### ACTIVITY
When you copy the material below, keep every line exact and leave each picture out.

### RECORD SET
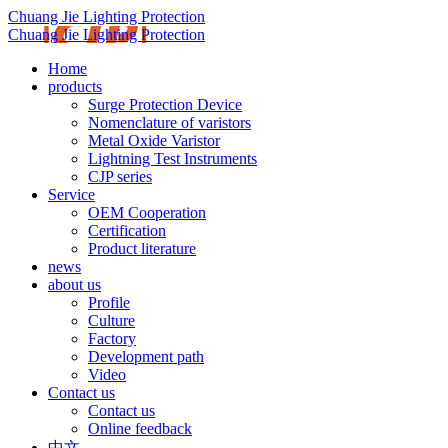
Chuang Jie Lighting Protection
Chuang Jie Lighting Protection
Home
products
Surge Protection Device
Nomenclature of varistors
Metal Oxide Varistor
Lightning Test Instruments
CJP series
Service
OEM Cooperation
Certification
Product literature
news
about us
Profile
Culture
Factory
Development path
Video
Contact us
Contact us
Online feedback
中文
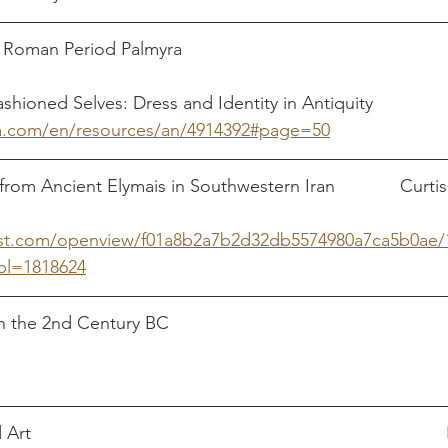
an Period Palmyra                                                  
ashioned Selves: Dress and Identity in Antiquity
sa.com/en/resources/an/4914392#page=50
rom Ancient Elymais in Southwestern Iran             Curtis
st.com/openview/f01a8b2a7b2d32db5574980a7ca5b0ae/
bl=1818624
 2nd Century BC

### OUTPUT BELOW
Chuang Jie Lighting Protection
Chuang Jie Lighting Protection
Home
products
Surge Protection Device
Nomenclature of varistors
Metal Oxide Varistor
Lightning Test Instruments
CJP series
Service
OEM Cooperation
Certification
Product literature
news
about us
Profile
Culture
Factory
Development path
Video
Contact us
Contact us
Online feedback
中文
an Period Palmyra                                                  
ashioned Selves: Dress and Identity in Antiquity
sa.com/en/resources/an/4914392#page=50
rom Ancient Elymais in Southwestern Iran             Curtis
st.com/openview/f01a8b2a7b2d32db5574980a7ca5b0ae/
bl=1818624
 2nd Century BC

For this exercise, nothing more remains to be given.